The betting would probably be a close thing between the talented French man hanging on in there for the draw or the World no 2 demonstrating brilliant technique and grinding down his opponent to get the full point. The reality was neither though with not particularly great technique shown and whilst I wouldn’t necessarily call it over-pressing, the advantage does eventually become Black’s just in time for him to blunder horribly and throw all his hard work away.
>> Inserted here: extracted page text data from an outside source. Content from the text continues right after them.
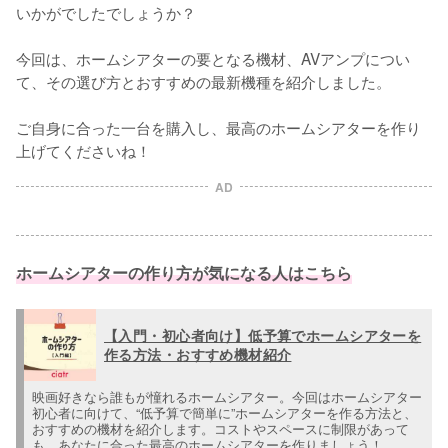
いかがでしたでしょうか？

今回は、ホームシアターの要となる機材、AVアンプについ
て、その選び方とおすすめの最新機種を紹介しました。

ご自身に合った一台を購入し、最高のホームシアターを作り
上げてくださいね！
AD
ホームシアターの作り方が気になる人はこちら
【入門・初心者向け】低予算でホームシアターを
作る方法・おすすめ機材紹介
映画好きなら誰もが憧れるホームシアター。今回はホームシアター
初心者に向けて、“低予算で簡単に”ホームシアターを作る方法と、
おすすめの機材を紹介します。コストやスペースに制限があって
も、あなたに合った最高のホームシアターを作りましょう！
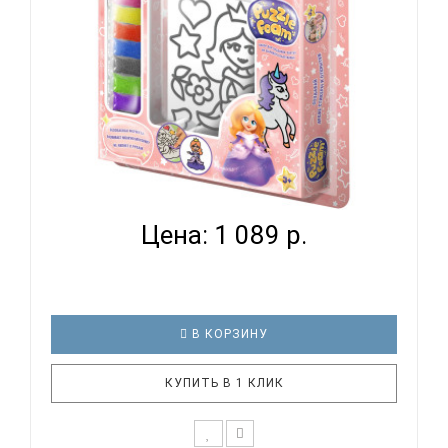
НАБОР ДЛЯ ТВОРЧЕСТВА ПЛАСТИЛИН PUZZLE
FOAM 'ВО...
Цена: 1 089 р.
В КОРЗИНУ
КУПИТЬ В 1 КЛИК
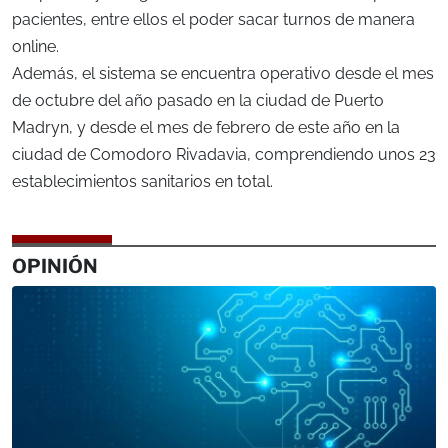
pacientes, entre ellos el poder sacar turnos de manera
online.
Además, el sistema se encuentra operativo desde el mes
de octubre del año pasado en la ciudad de Puerto
Madryn, y desde el mes de febrero de este año en la
ciudad de Comodoro Rivadavia, comprendiendo unos 23
establecimientos sanitarios en total.
OPINIÓN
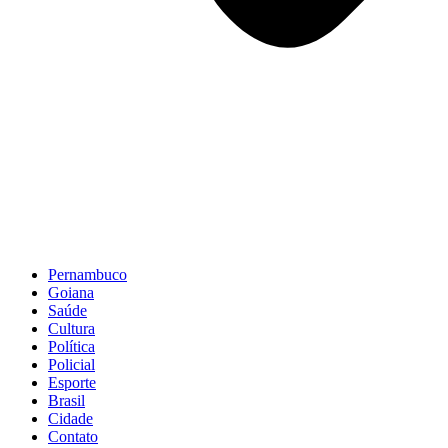
Pernambuco
Goiana
Saúde
Cultura
Política
Policial
Esporte
Brasil
Cidade
Contato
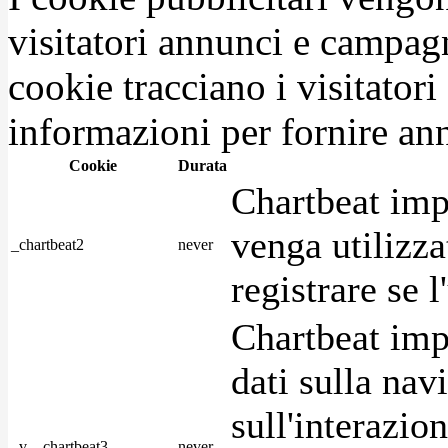
visitatori annunci e campag
cookie tracciano i visitatori
informazioni per fornire ann
Cookie
Durata
Chartbeat imp
venga utilizza
_chartbeat2
never
registrare se l
Chartbeat imp
dati sulla nav
sull'interazio
_v__chartbeat3
never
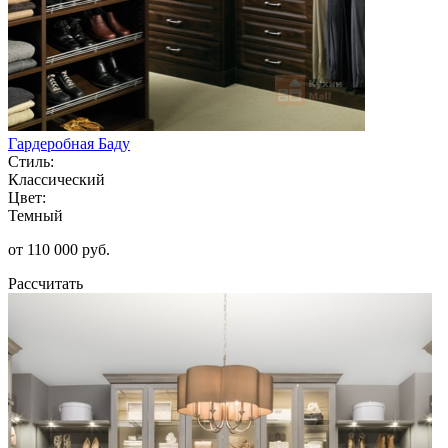
Гардеробная Баду
Стиль:
Классический
Цвет:
Темный
от 110 000 руб.
Рассчитать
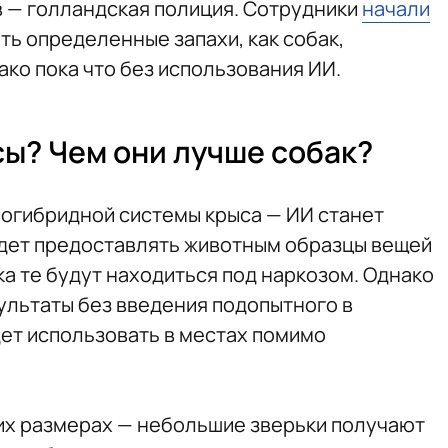
в — голландская полиция. Сотрудники
начали
ть определенные запахи, как собак,
ко пока что без использования ИИ.
ы? Чем они лучше собак?
огибридной системы крыса — ИИ станет
удет предоставлять животным образцы вещей
ока те будут находиться под наркозом. Однако
зультаты без введения подопытного в
дет использовать в местах помимо
их размерах — небольшие зверьки получают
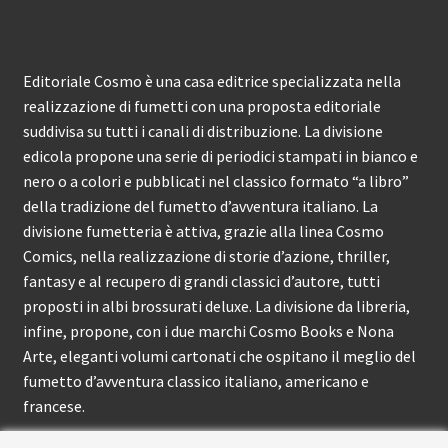
Editoriale Cosmo è una casa editrice specializzata nella
realizzazione di fumetti con una proposta editoriale
suddivisa su tutti i canali di distribuzione. La divisione
edicola propone una serie di periodici stampati in bianco e
nero o a colori e pubblicati nel classico formato “a libro”
della tradizione del fumetto d’avventura italiano. La
divisione fumetteria è attiva, grazie alla linea Cosmo
Comics, nella realizzazione di storie d’azione, thriller,
fantasy e al recupero di grandi classici d’autore, tutti
proposti in albi brossurati deluxe. La divisione da libreria,
infine, propone, con i due marchi Cosmo Books e Nona
Arte, eleganti volumi cartonati che ospitano il meglio del
fumetto d’avventura classico italiano, americano e
francese.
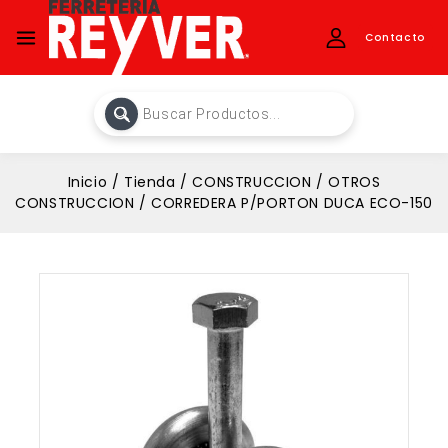
Contacto
Inicio
/
Tienda
/
CONSTRUCCION
/
OTROS
CONSTRUCCION
/
CORREDERA P/PORTON DUCA ECO-150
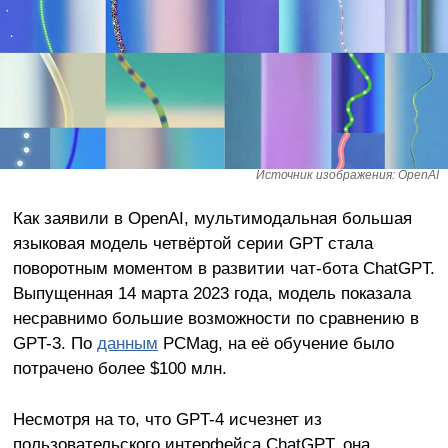
Источник изображения: OpenAI
Как заявили в OpenAI, мультимодальная большая
языковая модель четвёртой серии GPT стала
поворотным моментом в развитии чат-бота ChatGPT.
Выпущенная 14 марта 2023 года, модель показала
несравнимо большие возможности по сравнению в
GPT-3. По
данным
PCMag, на её обучение было
потрачено более $100 млн.
Несмотря на то, что GPT-4 исчезнет из
пользовательского интерфейса ChatGPT, она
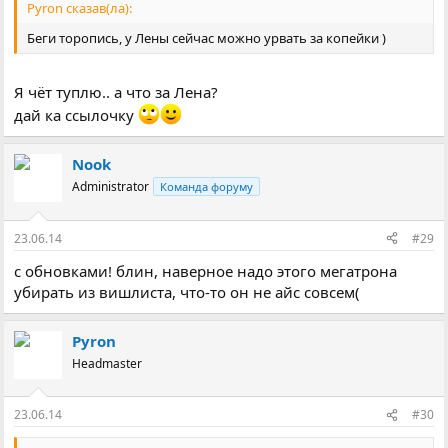
Pyron сказав(ла):
Беги торопись, у Лены сейчас можно урвать за копейки )
Я чёт туплю.. а что за Лена?
дай ка ссылочку
Nook
Administrator
Команда форуму
23.06.14
#29
с обновками! блин, наверное надо этого мегатрона
убирать из вишлиста, что-то он не айс совсем(
Pyron
Headmaster
23.06.14
#30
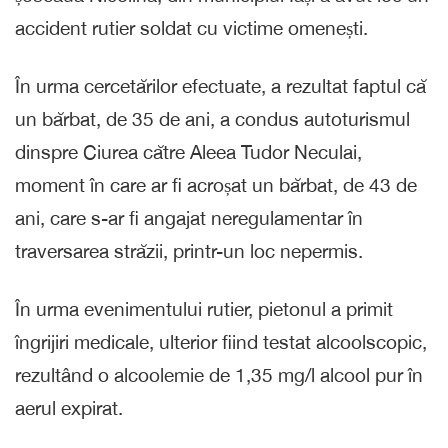
accident rutier soldat cu victime omenești.
În urma cercetărilor efectuate, a rezultat faptul că
un bărbat, de 35 de ani, a condus autoturismul
dinspre Ciurea către Aleea Tudor Neculai,
moment în care ar fi acroșat un bărbat, de 43 de
ani, care s-ar fi angajat neregulamentar în
traversarea străzii, printr-un loc nepermis.
În urma evenimentului rutier, pietonul a primit
îngrijiri medicale, ulterior fiind testat alcoolscopic,
rezultând o alcoolemie de 1,35 mg/l alcool pur în
aerul expirat.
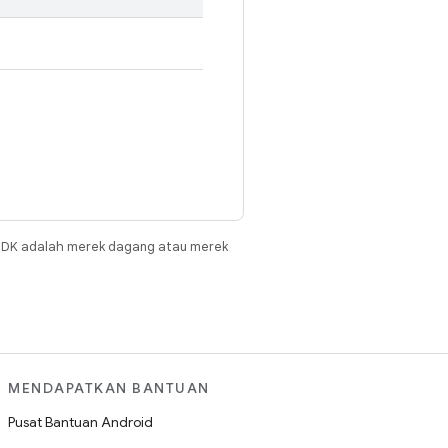
JDK adalah merek dagang atau merek
MENDAPATKAN BANTUAN
Pusat Bantuan Android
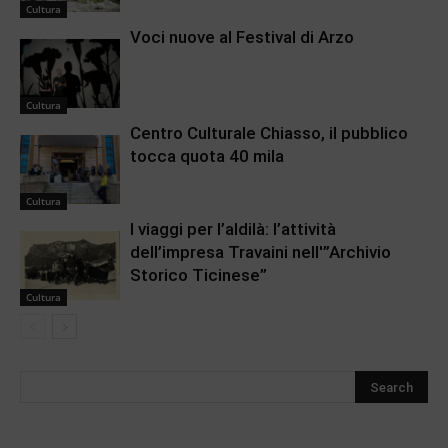
Cultura
Voci nuove al Festival di Arzo
Cultura
Centro Culturale Chiasso, il pubblico
tocca quota 40 mila
Cultura
I viaggi per l’aldilà: l’attività
dell’impresa Travaini nell'”Archivio
Storico Ticinese”
Cultura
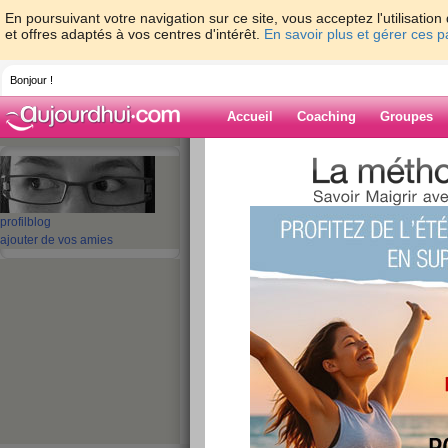
En poursuivant votre navigation sur ce site, vous acceptez l'utilisati
et offres adaptés à vos centres d'intérêt.
En savoir plus et gérer ces 
Bonjour !
Accueil
Coaching
Groupes
Accueil
>
espaces
>
Nolife
> Sport un jour
Blog de Nolife
profil
blog
ajouter de vos amies
aide blog
Sport un jour, Spo
publié le 28/10/2009 à 18:58
Bonjour à toutes!
Bonne nouvelle : je suis à deux doigt de pou
Alors aller comprendre... mettre du 42 en fai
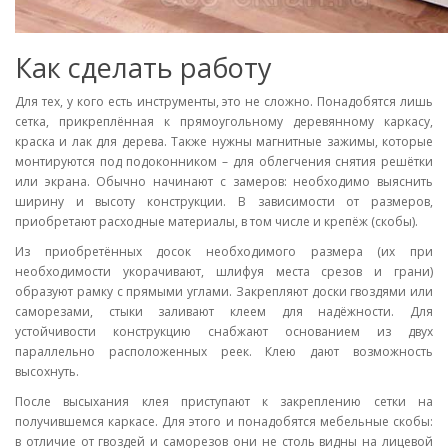
Как сделать работу
Для тех, у кого есть инструменты, это не сложно. Понадобятся лишь
сетка, прикреплённая к прямоугольному деревянному каркасу,
краска и лак для дерева. Также нужны магнитные зажимы, которые
монтируются под подоконником – для облегчения снятия решётки
или экрана. Обычно начинают с замеров: необходимо выяснить
ширину и высоту конструкции. В зависимости от размеров,
приобретают расходные материалы, в том числе и крепёж (скобы).
Из приобретённых досок необходимого размера (их при
необходимости укорачивают, шлифуя места срезов и грани)
образуют рамку с прямыми углами. Закрепляют доски гвоздями или
саморезами, стыки заливают клеем для надёжности. Для
устойчивости конструкцию снабжают основанием из двух
параллельно расположенных реек. Клею дают возможность
высохнуть.
После высыхания клея приступают к закреплению сетки на
получившемся каркасе. Для этого и понадобятся мебельные скобы:
в отличие от гвоздей и саморезов они не столь видны на лицевой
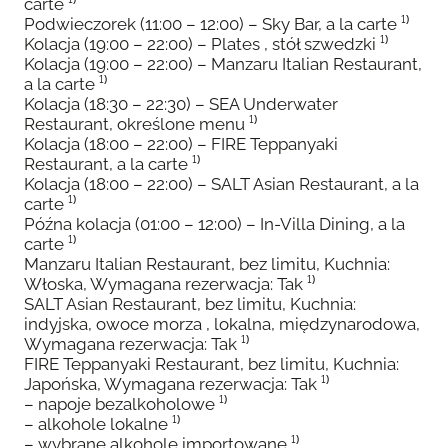
carte ¹⁾
Podwieczorek (11:00 – 12:00) – Sky Bar, a la carte ¹⁾
Kolacja (19:00 – 22:00) – Plates , stół szwedzki ¹⁾
Kolacja (19:00 – 22:00) – Manzaru Italian Restaurant,
a la carte ¹⁾
Kolacja (18:30 – 22:30) – SEA Underwater
Restaurant, określone menu ¹⁾
Kolacja (18:00 – 22:00) – FIRE Teppanyaki
Restaurant, a la carte ¹⁾
Kolacja (18:00 – 22:00) – SALT Asian Restaurant, a la
carte ¹⁾
Późna kolacja (01:00 – 12:00) – In-Villa Dining, a la
carte ¹⁾
Manzaru Italian Restaurant, bez limitu, Kuchnia:
Włoska, Wymagana rezerwacja: Tak ¹⁾
SALT Asian Restaurant, bez limitu, Kuchnia:
indyjska, owoce morza , lokalna, międzynarodowa,
Wymagana rezerwacja: Tak ¹⁾
FIRE Teppanyaki Restaurant, bez limitu, Kuchnia:
Japońska, Wymagana rezerwacja: Tak ¹⁾
– napoje bezalkoholowe ¹⁾
– alkohole lokalne ¹⁾
– wybrane alkohole importowane ¹⁾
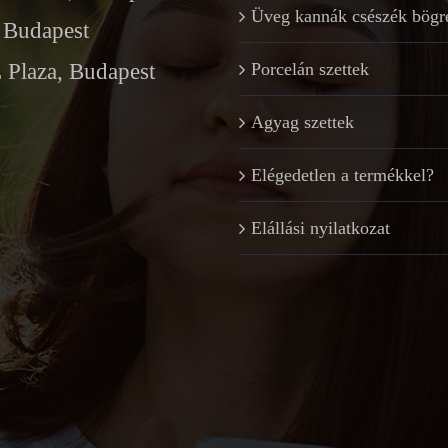
Üveg kannák csészék bögr
Budapest
Plaza, Budapest
Porcelán szettek
Agyag szettek
Elégedetlen a termékkel?
Elállási nyilatkozat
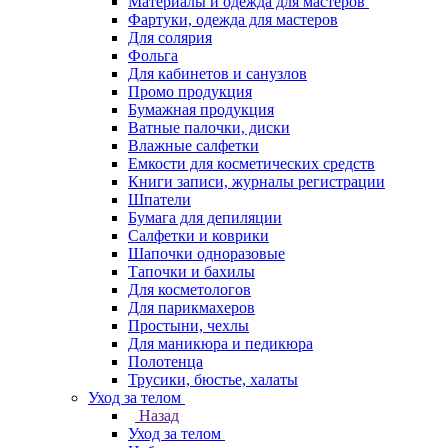
Материалы и одежда для мастеров
Фартуки, одежда для мастеров
Для солярия
Фольга
Для кабинетов и санузлов
Промо продукция
Бумажная продукция
Ватные палочки, диски
Влажные салфетки
Емкости для косметических средств
Книги записи, журналы регистрации
Шпатели
Бумага для депиляции
Салфетки и коврики
Шапочки одноразовые
Тапочки и бахилы
Для косметологов
Для парикмахеров
Простыни, чехлы
Для маникюра и педикюра
Полотенца
Трусики, бюстье, халаты
Уход за телом
Назад
Уход за телом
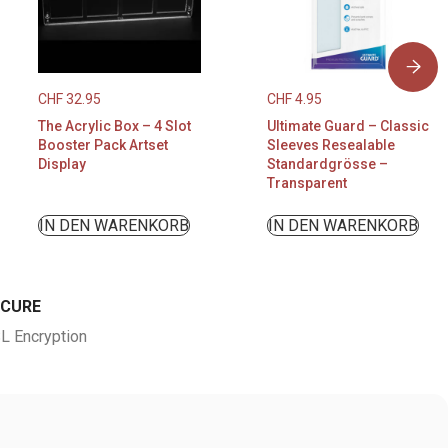
CHF
32.95
CHF
4.95
The Acrylic Box – 4 Slot
Ultimate Guard – Classic
Booster Pack Artset
Sleeves Resealable
Display
Standardgrösse –
Transparent
IN DEN WARENKORB
IN DEN WARENKORB
ECURE
L Encryption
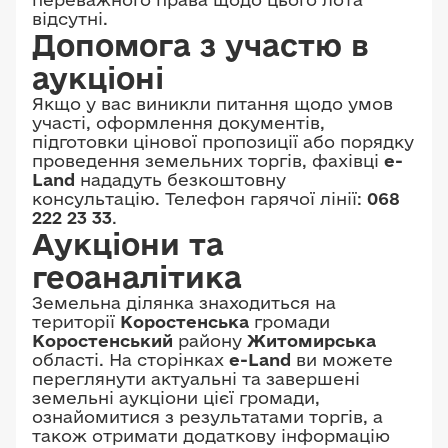
відсутні.
Допомога з участю в
аукціоні
Якщо у вас виникли питання щодо умов
участі, оформлення документів,
підготовки цінової пропозиції або порядку
проведення земельних торгів, фахівці
e-
Land
нададуть безкоштовну
консультацію. Телефон гарячої лінії:
068
222 23 33
.
Аукціони та
геоаналітика
Земельна ділянка знаходиться на
території
Коростенська
громади
Коростенський
району
Житомирська
області. На сторінках
e-Land
ви можете
переглянути актуальні та завершені
земельні аукціони цієї громади,
ознайомитися з результатами торгів, а
також отримати додаткову інформацію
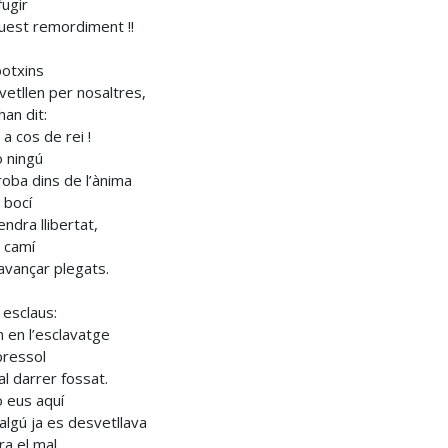
fugir
uest remordiment !!
botxins
vetllen per nosaltres,
han dit:
 a cos de rei !
 ningú
roba dins de l’ànima
n bocí
endra llibertat,
n camí
avançar plegats.
esclaus:
m en l’esclavatge
bressol
 al darrer fossat.
 eus aquí
algú ja es desvetllava
ra el mal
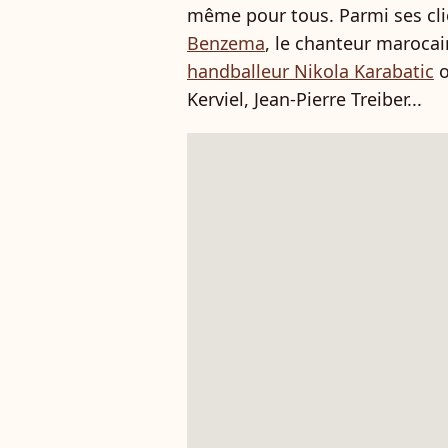
même pour tous. Parmi ses cli
Benzema
, le chanteur marocai
handballeur Nikola Karabatic
o
Kerviel, Jean-Pierre Treiber...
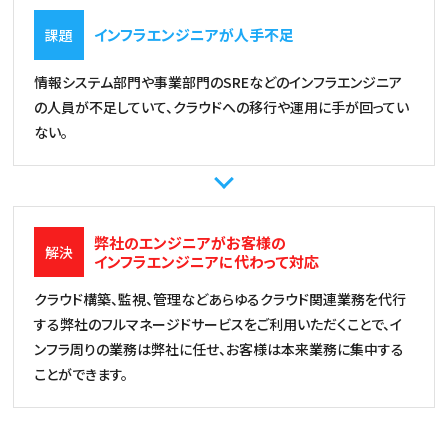
インフラエンジニアが人手不足
課題
情報システム部門や事業部門のSREなどのインフラエンジニア
の人員が不足していて、クラウドへの移行や運用に手が回ってい
ない。
弊社のエンジニアがお客様の
解決
インフラエンジニアに代わって対応
クラウド構築、監視、管理などあらゆるクラウド関連業務を代行
する弊社のフルマネージドサービスをご利用いただくことで、イ
ンフラ周りの業務は弊社に任せ、お客様は本来業務に集中する
ことができます。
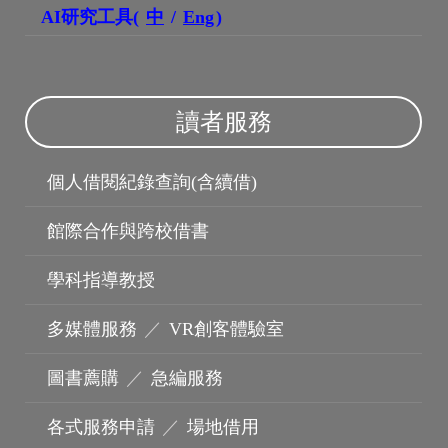
AI研究工具(
中
/
Eng
)
讀者服務
個人借閱紀錄查詢(含續借)
博碩士論文
館際合作與跨校借書
學科指導教授
多媒體服務
／
VR創客體驗室
圖書薦購
／
急編服務
各式服務申請
／
場地借用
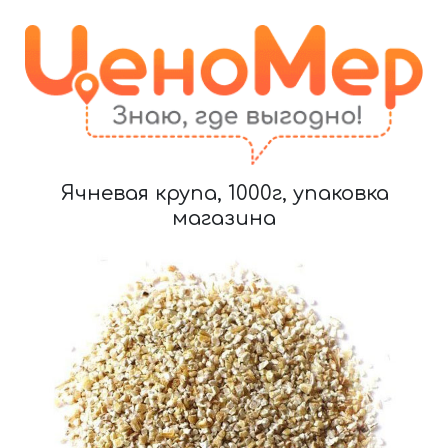
Ячневая крупа, 1000г, упаковка
магазина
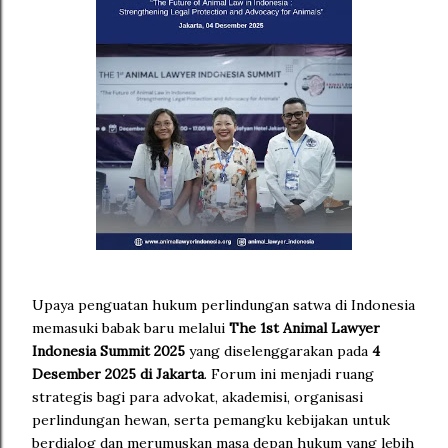
Upaya penguatan hukum perlindungan satwa di Indonesia
memasuki babak baru melalui
The 1st Animal Lawyer
Indonesia Summit 2025
yang diselenggarakan pada
4
Desember 2025 di Jakarta
. Forum ini menjadi ruang
strategis bagi para advokat, akademisi, organisasi
perlindungan hewan, serta pemangku kebijakan untuk
berdialog dan merumuskan masa depan hukum yang lebih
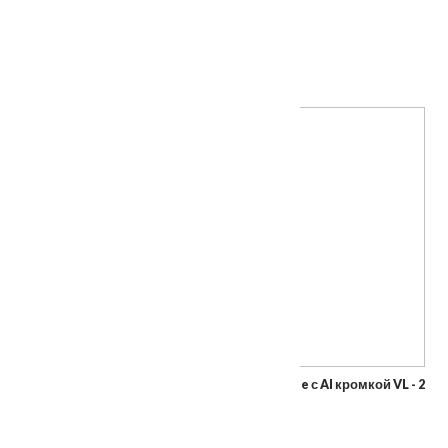
ПОХОЖИЕ ТОВАРЫ
Межкомнатная дверь "VESNA" коллекция Line с Al кромкой VL - 2
От
5630
₽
Still, we’ve all been there!

Yugoslav Attack 9.Bc4 Rb8 [B77]

I start off my annotation to Savchenko, B - Rechlis, G with ‘Sorry guys, I genuinely don't like to feature blitz games outside of those involving the cream of World chess but both well over 2500, these GMs aren't bad and as soon as I saw this game, I couldn't resist it!’

You’ll soon see what I mean but my first declaration after 5...g6 6.Be3 Bg7 7.f3 0-0 8.Qd2 Nc6 9.Bc4 is that 9...Rb8 is the 9th 9th Black move that we have featured in a main game here on ChessPublishing!

In the annotation I explain how I once gave this move my serious attention when deciding that the Chinese variation was quite okay but that ‘wouldn’t it be good to save a tempo on ...Bd7’. When checking out possible variations at home though I noted the problems of White not having to commit himself to castling so soon and the potentially gaping hole on c6. As it happened those issues were exactly the stumbling block in 10.h4! Ne5 11.Be2 b5 12.h5 Nxh5 13.f4 Ng3 14.fxe5 Nxh1?! 15.Nc6 Qc7 16.Nd5 Qb7 17.Ndxe7+ Kh8 18.exd6 where things were already rather grim for Black!